By understanding these processes as they relate specifically to Muslim prisoners, authorities will be in a better position to introduce more holistic approaches that focus on identity instead of restricting them to current radicalisation strategies. Application of the TTM and associated processes will further widen the prism through which Muslim prisoners are increasingly viewed, enabling a more comprehensive understanding of behavioural as well as ideological identity markers. At present, the overemphasis and reliance on behavioural identity markers dominate securitised apparatus. Without a comprehensive definition of behavioural extremism, it is unsafe to use this as the sole marker to determine an individual’s propensity for violent extremism. Like the multitudinous definitions for terrorism, existing classifications for behavioural extremism are subjective according to different contexts or environments. Only when ideological inclinations or beliefs become established can particular behavioural practices – the most obvious being the willingness to commit violence – be unequivocally established. That is not to say, rehabilitative processes be avoided until then; however, neither should focus be solely on inevitable behavioural changes that often reflect a prisoner’s increased religiosity as a method of adapting to his new environment.
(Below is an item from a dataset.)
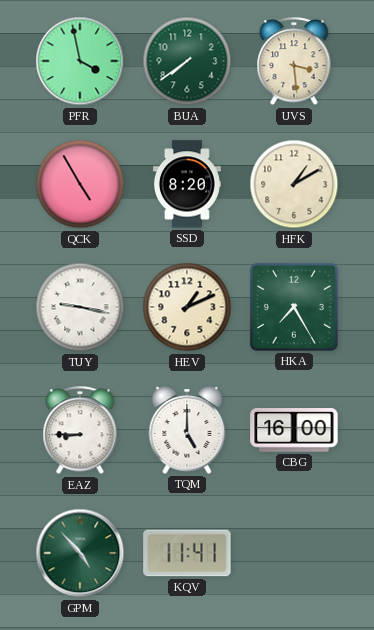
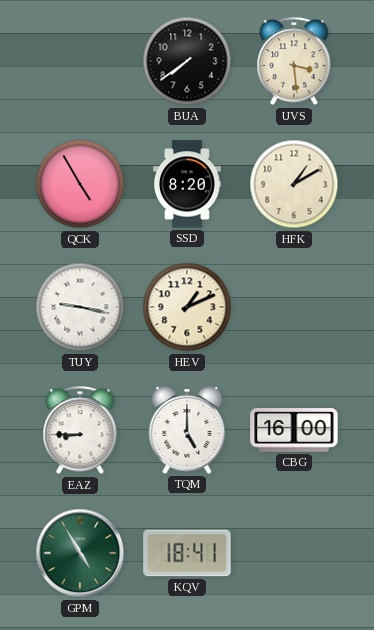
PFR: 3:58 -> none
BUA dial: green -> black
HKA: 7:25 -> none
GPM: 4:53 -> 4:55
KQV: 11:41 -> 18:41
If existing or proposed strategies are to work more effectively, a review on the type of terminology used to categorise Muslims is also required. A conclusive conference report, prepared by Aberystwyth University (2007), highlighted the problematic use of particular language conflating previously innocuous terminology with Muslims and extremism. Subsequent discourse has resulted in wider sections of Muslim communities being marginalised and targeted as non-violent extremists (David Cameron, Munich, 2011). Redressing the misapplication of terminology via more transparent and evaluative processes when categorising Muslim inmates will reduce the stigmatisation they currently experience within the prison environment.